◆ WHAT YOU NEED TO DO ◆
Please restate, exactly as they appear, only the lines from the one that contains "Subscribe to our newsletter" to the final line of the entries, with no pictures.
(EXERCISE MATERIAL)
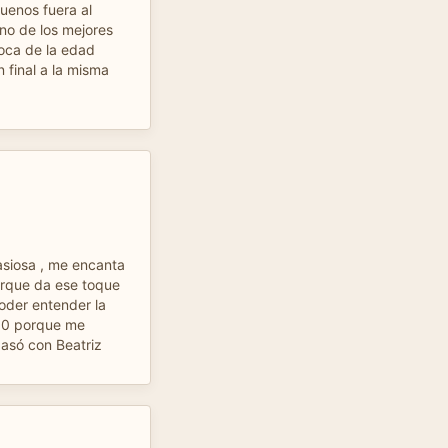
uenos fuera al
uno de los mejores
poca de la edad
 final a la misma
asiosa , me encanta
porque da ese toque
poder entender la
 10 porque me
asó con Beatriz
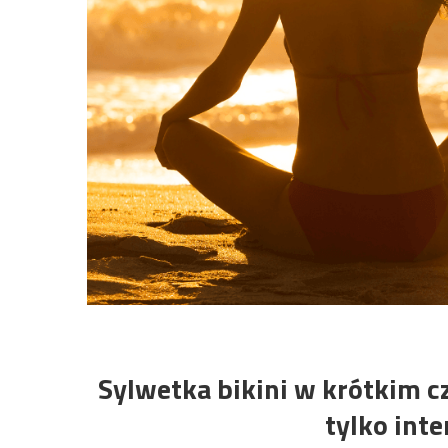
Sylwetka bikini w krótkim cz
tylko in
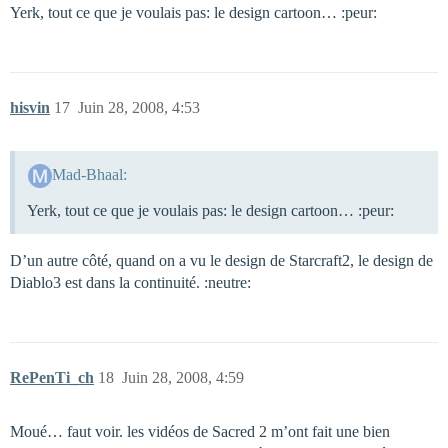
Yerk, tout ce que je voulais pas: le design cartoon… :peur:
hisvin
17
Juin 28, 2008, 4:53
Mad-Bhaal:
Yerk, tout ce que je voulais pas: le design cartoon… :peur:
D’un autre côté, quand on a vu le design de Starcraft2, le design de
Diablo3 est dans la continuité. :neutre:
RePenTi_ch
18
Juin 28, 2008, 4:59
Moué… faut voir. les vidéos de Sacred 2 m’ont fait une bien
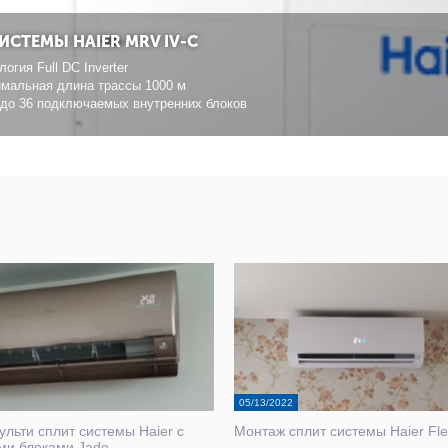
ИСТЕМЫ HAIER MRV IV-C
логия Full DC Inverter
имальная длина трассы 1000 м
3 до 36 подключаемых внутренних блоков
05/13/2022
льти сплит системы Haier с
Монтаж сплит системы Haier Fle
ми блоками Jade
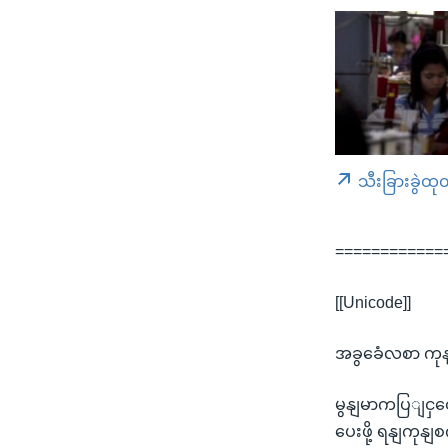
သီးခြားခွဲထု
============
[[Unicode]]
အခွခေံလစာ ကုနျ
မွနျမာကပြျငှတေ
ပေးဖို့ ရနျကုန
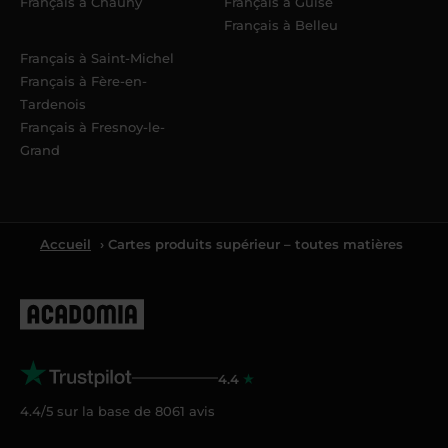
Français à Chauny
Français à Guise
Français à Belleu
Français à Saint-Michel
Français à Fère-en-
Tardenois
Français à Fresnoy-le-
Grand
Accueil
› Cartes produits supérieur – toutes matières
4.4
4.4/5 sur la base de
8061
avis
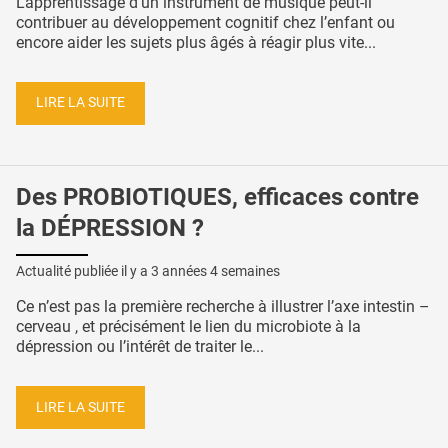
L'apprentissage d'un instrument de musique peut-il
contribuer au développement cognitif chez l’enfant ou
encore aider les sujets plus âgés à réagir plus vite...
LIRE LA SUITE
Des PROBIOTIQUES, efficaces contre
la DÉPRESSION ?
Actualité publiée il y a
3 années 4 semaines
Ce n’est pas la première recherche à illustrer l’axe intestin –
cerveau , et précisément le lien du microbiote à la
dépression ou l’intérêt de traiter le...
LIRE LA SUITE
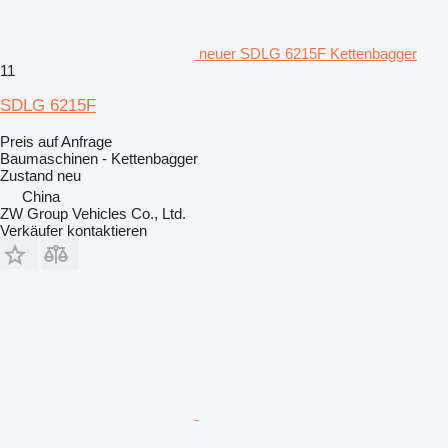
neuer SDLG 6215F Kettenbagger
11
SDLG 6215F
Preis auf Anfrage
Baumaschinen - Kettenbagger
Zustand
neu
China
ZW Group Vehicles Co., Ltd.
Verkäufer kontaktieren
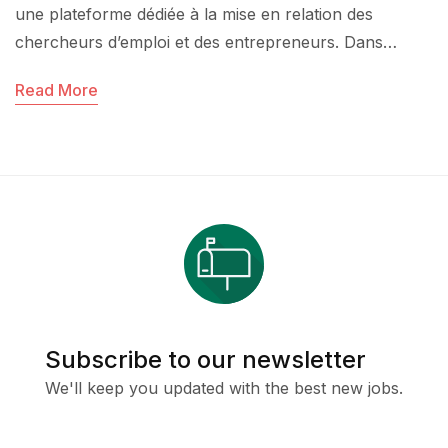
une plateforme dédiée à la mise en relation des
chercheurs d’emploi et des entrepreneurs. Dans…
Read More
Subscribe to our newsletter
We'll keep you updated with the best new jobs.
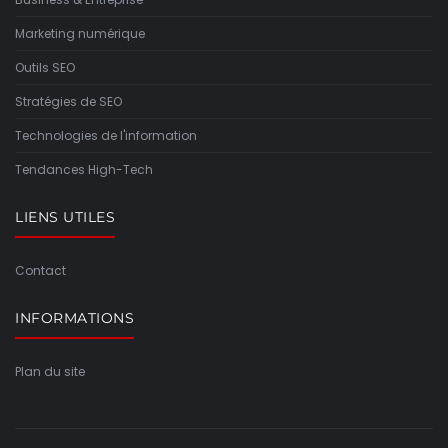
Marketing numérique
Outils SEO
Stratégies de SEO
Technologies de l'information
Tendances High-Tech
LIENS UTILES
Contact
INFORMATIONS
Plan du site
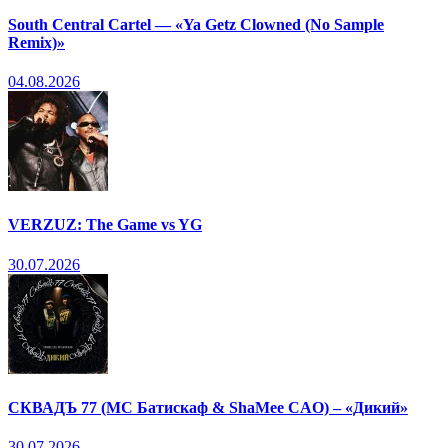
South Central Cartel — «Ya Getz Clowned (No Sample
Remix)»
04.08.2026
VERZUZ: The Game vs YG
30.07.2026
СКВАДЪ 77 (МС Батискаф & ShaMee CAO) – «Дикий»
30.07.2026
(End EXERCISE MATERIAL)
◆ RESULT OF THIS EXERCISE ◆
Subscribe to our newsletter
We'll keep you updated with the best new jobs.
Marketing numérique
Outils SEO
Stratégies de SEO
Technologies de l'information
Tendances High-Tech
LIENS UTILES
Contact
INFORMATIONS
Plan du site
South Central Cartel — «Ya Getz Clowned (No Sample
Remix)»
04.08.2026
VERZUZ: The Game vs YG
30.07.2026
СКВАДЪ 77 (МС Батискаф & ShaMee CAO) – «Дикий»
30.07.2026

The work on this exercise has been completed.